=== Work order ===
Take the entries below and write them out exactly, with each picture removed.

----- Records for the task

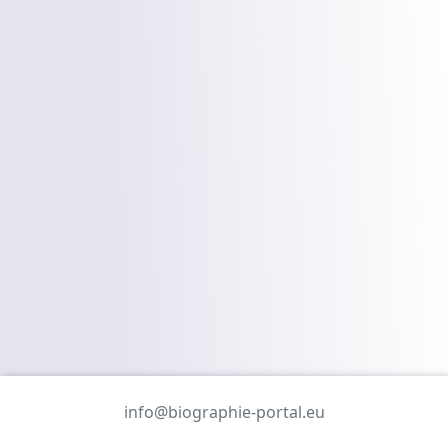
info@biographie-portal.eu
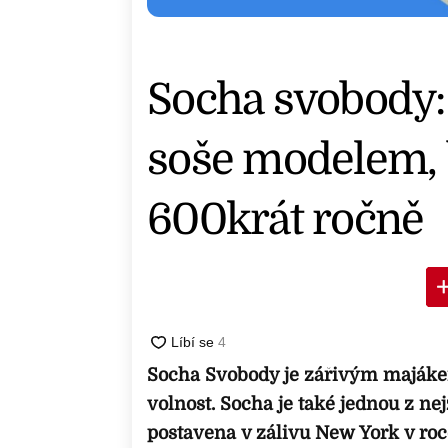
Socha svobody: 
soše modelem, 
600krát ročně
Socha Svobody je zářivým majáke
volnost. Socha je také jednou z n
postavena v zálivu New York v roc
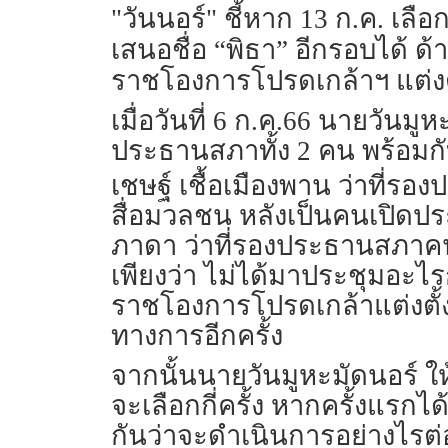
"วันนอร์" ชี้หาก 13 ก.ค. เลื
เสนอชื่อ “พิธา” อีกรอบได้ ด
ราชโองการโปรดเกล้าฯ แต่งต
เมื่อวันที่ 6 ก.ค.66 นายวันม
ประธานสภาทั้ง 2 คน พร้อมก
เชษฐ์ เชื้อเมืองพาน ว่าที่รอ
สื่อมวลชน หลังเป็นคนเปิดประ
ภาดา ว่าที่รองประธานสภาคนที
เพียงว่า ไม่ได้มาประชุมอะไ
ราชโองการโปรดเกล้าแต่งตั้
ทางการอีกครั้ง
จากนั้นนายวันมูหะมัดนอร์ 
จะเลือกกี่ครั้ง หากครั้งแรกได
กันว่าจะดำเนินการอย่างไรต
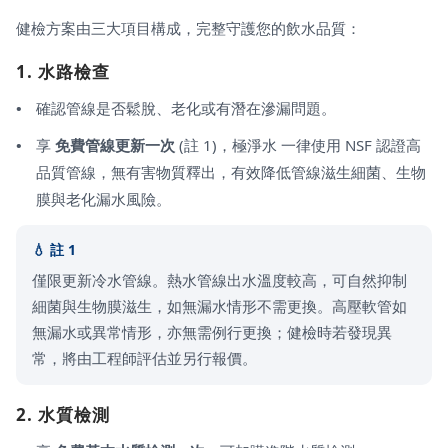
健檢方案由三大項目構成，完整守護您的飲水品質：
1. 水路檢查
確認管線是否鬆脫、老化或有潛在滲漏問題。
享
免費管線更新一次
(註 1)，極淨水 一律使用 NSF 認證高
品質管線，無有害物質釋出，有效降低管線滋生細菌、生物
膜與老化漏水風險。
註 1
僅限更新冷水管線。熱水管線出水溫度較高，可自然抑制
細菌與生物膜滋生，如無漏水情形不需更換。高壓軟管如
無漏水或異常情形，亦無需例行更換；健檢時若發現異
常，將由工程師評估並另行報價。
2. 水質檢測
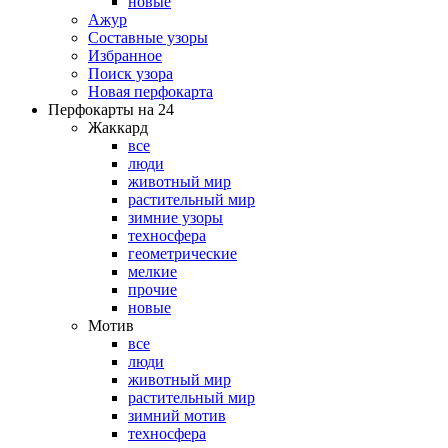
новые
Ажур
Составные узоры
Избранное
Поиск узора
Новая перфокарта
Перфокарты на 24
Жаккард
все
люди
животный мир
растительный мир
зимние узоры
техносфера
геометрические
мелкие
прочие
новые
Мотив
все
люди
животный мир
растительный мир
зимний мотив
техносфера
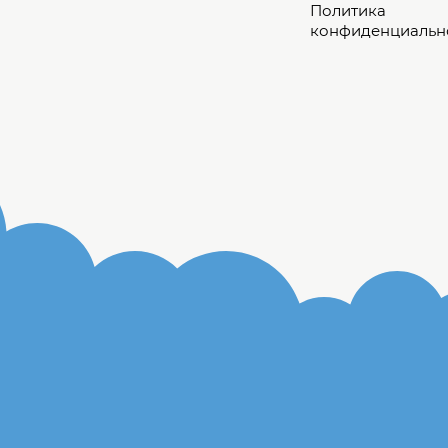
Политика
конфиденциальн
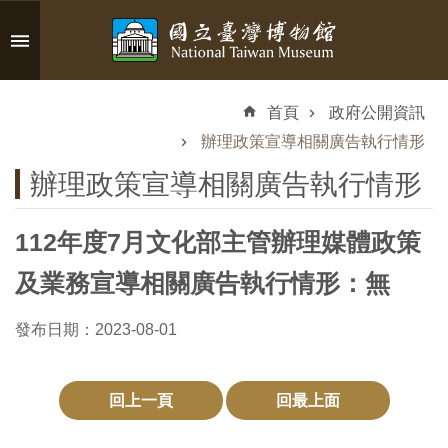
跳到主要內容區塊
進
階
首頁
政府公開資訊
搜
尋
辦理政策宣導相關廣告執行情形
辦理政策宣導相關廣告執行情形
112年度7月文化部主管辦理媒體政策
認
識
及業務宣導相關廣告執行情形：無
臺
博
發布日期：2023-08-01
參
回上一頁
回最上面
觀
資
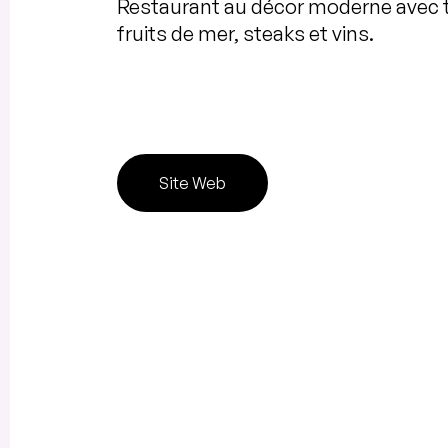
Restaurant au décor moderne avec t
fruits de mer, steaks et vins.
Site Web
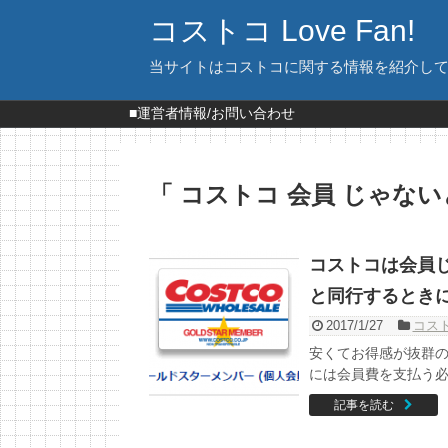
コストコ Love Fan!
当サイトはコストコに関する情報を紹介し
■運営者情報/お問い合わせ
「 コストコ 会員 じゃな
コストコは会員
と同行するとき
2017/1/27
コス
安くてお得感が抜群の
には会員費を支払う必要
記事を読む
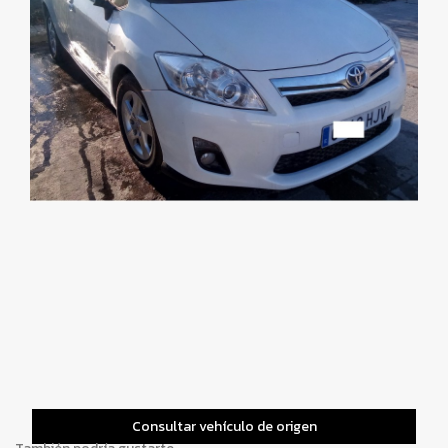
Consultar vehículo de origen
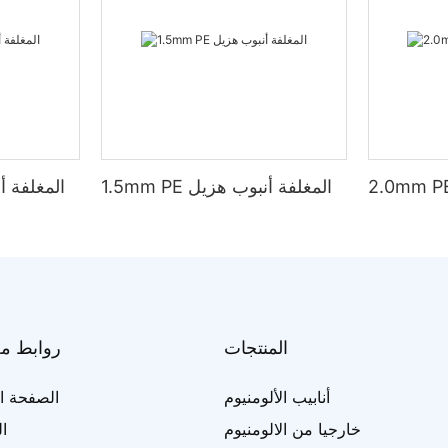
1.5mm PE المغلفة أنبوب هزيل
1.2mm PE المغ
المنتجات
روابط م
أنابيب الألومنيوم
الصفحة ال
خارجيا من الالومنيوم
ا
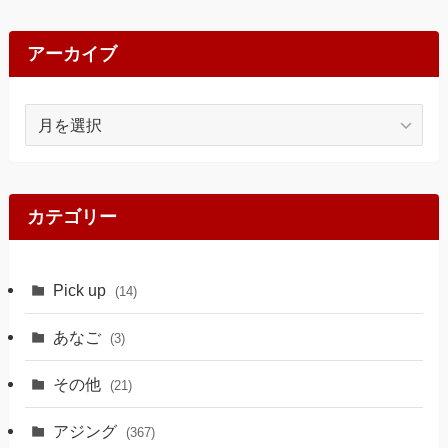
アーカイブ
ア
ー
カ
イ
ブ
カテゴリー
Pick up
(14)
あなご
(3)
その他
(21)
アジング
(367)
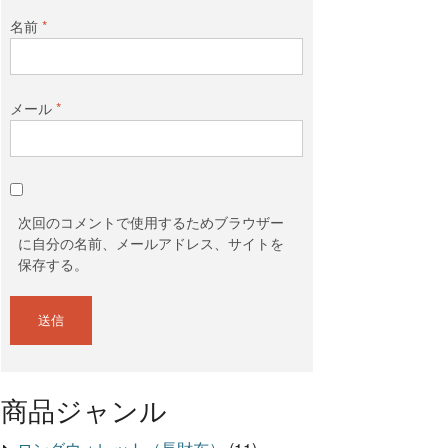
名前
*
メール
*
次回のコメントで使用するためブラウザー
に自分の名前、メールアドレス、サイトを
保存する。
商品ジャンル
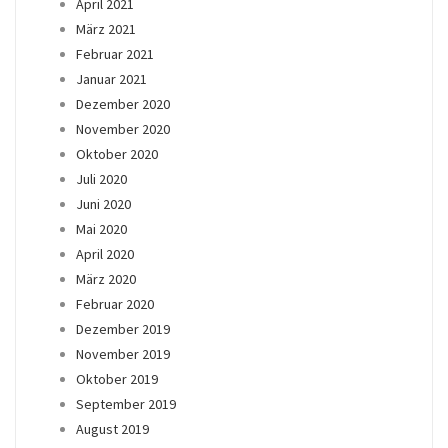
April 2021
März 2021
Februar 2021
Januar 2021
Dezember 2020
November 2020
Oktober 2020
Juli 2020
Juni 2020
Mai 2020
April 2020
März 2020
Februar 2020
Dezember 2019
November 2019
Oktober 2019
September 2019
August 2019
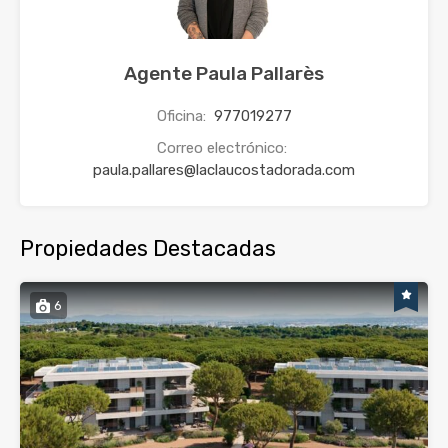
Agente Paula Pallarès
Oficina:
977019277
Correo electrónico:
paula.pallares@laclaucostadorada.com
Propiedades Destacadas
6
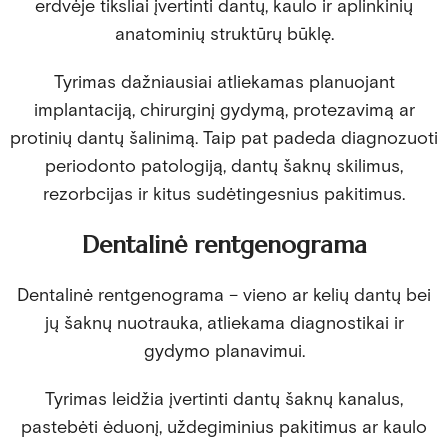
erdvėje tiksliai įvertinti dantų, kaulo ir aplinkinių
anatominių struktūrų būklę.
Tyrimas dažniausiai atliekamas planuojant
implantaciją, chirurginį gydymą, protezavimą ar
protinių dantų šalinimą. Taip pat padeda diagnozuoti
periodonto patologiją, dantų šaknų skilimus,
rezorbcijas ir kitus sudėtingesnius pakitimus.
Dentalinė rentgenograma
Dentalinė rentgenograma – vieno ar kelių dantų bei
jų šaknų nuotrauka, atliekama diagnostikai ir
gydymo planavimui.
Tyrimas leidžia įvertinti dantų šaknų kanalus,
pastebėti ėduonį, uždegiminius pakitimus ar kaulo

----------

=== Exercise answer ===
info@biographie-portal.eu
Socha svobody: 
soše modelem, 
600krát ročně
Socha Svobody je zářivým majáke
volnost. Socha je také jednou z n
postavena v zálivu New York v roc
"วันนอร์" ชี้หาก 13 ก.ค. เลื
เสนอชื่อ “พิธา” อีกรอบได้ ด
ราชโองการโปรดเกล้าฯ แต่งต
เมื่อวันที่ 6 ก.ค.66 นายวันม
ประธานสภาทั้ง 2 คน พร้อมก
เชษฐ์ เชื้อเมืองพาน ว่าที่รอ
สื่อมวลชน หลังเป็นคนเปิดประ
ภาดา ว่าที่รองประธานสภาคนที
เพียงว่า ไม่ได้มาประชุมอะไ
ราชโองการโปรดเกล้าแต่งตั้
ทางการอีกครั้ง
จากนั้นนายวันมูหะมัดนอร์ 
จะเลือกกี่ครั้ง หากครั้งแรกได
กันว่าจะดำเนินการอย่างไรต
健檢方案由三大項目構成，完整守護您的飲水品質：
1. 水路檢查
確認管線是否鬆脫、老化或有潛在滲漏問題。
享
免費管線更新一次
(註 1)，極淨水 一律使用 NSF 認證高
品質管線，無有害物質釋出，有效降低管線滋生細菌、生物
膜與老化漏水風險。
註 1
僅限更新冷水管線。熱水管線出水溫度較高，可自然抑制
細菌與生物膜滋生，如無漏水情形不需更換。高壓軟管如
無漏水或異常情形，亦無需例行更換；健檢時若發現異
常，將由工程師評估並另行報價。
2. 水質檢測
новые
Ажур
Составные узоры
Избранное
Поиск узора
Новая перфокарта
Перфокарты на 24
Жаккард
все
люди
животный мир
растительный мир
зимние узоры
техносфера
геометрические
мелкие
прочие
новые
Мотив
все
люди
животный мир
растительный мир
зимний мотив
техносфера
Политика
конфиденциальн
跳到主要內容區塊
進
階
首頁
政府公開資訊
搜
尋
辦理政策宣導相關廣告執行情形
辦理政策宣導相關廣告執行情形
112年度7月文化部主管辦理媒體政策
認
識
及業務宣導相關廣告執行情形：無
臺
博
發布日期：2023-08-01
參
回上一頁
回最上面
觀
資
Restaurant au décor moderne avec t
fruits de mer, steaks et vins.
Site Web
コストコ Love Fan!
当サイトはコストコに関する情報を紹介し
■運営者情報/お問い合わせ
「 コストコ 会員 じゃな
コストコは会員
と同行するとき
2017/1/27
コス
安くてお得感が抜群の
には会員費を支払う必要
記事を読む
Consultar vehículo de origen
1.5mm PE المغلفة أنبوب هزيل
1.2mm PE المغ
المنتجات
روابط م
أنابيب الألومنيوم
الصفحة ال
خارجيا من الالومنيوم
ا
アーカイブ
ア
ー
カ
イ
ブ
カテゴリー
Pick up
(14)
あなご
(3)
その他
(21)
アジング
(367)
名前
*
メール
*
次回のコメントで使用するためブラウザー
に自分の名前、メールアドレス、サイトを
保存する。
商品ジャンル
April 2021
März 2021
Februar 2021
Januar 2021
Dezember 2020
November 2020
Oktober 2020
Juli 2020
Juni 2020
Mai 2020
April 2020
März 2020
Februar 2020
Dezember 2019
November 2019
Oktober 2019
September 2019
August 2019
Agente Paula Pallarès
Oficina:
977019277
Correo electrónico:
paula.pallares@laclaucostadorada.com
Propiedades Destacadas
6
erdvėje tiksliai įvertinti dantų, kaulo ir aplinkinių
anatominių struktūrų būklę.
Tyrimas dažniausiai atliekamas planuojant
implantaciją, chirurginį gydymą, protezavimą ar
protinių dantų šalinimą. Taip pat padeda diagnozuoti
periodonto patologiją, dantų šaknų skilimus,
rezorbcijas ir kitus sudėtingesnius pakitimus.
Dentalinė rentgenograma
Dentalinė rentgenograma – vieno ar kelių dantų bei
jų šaknų nuotrauka, atliekama diagnostikai ir
gydymo planavimui.
Tyrimas leidžia įvertinti dantų šaknų kanalus,
pastebėti ėduonį, uždegiminius pakitimus ar kaulo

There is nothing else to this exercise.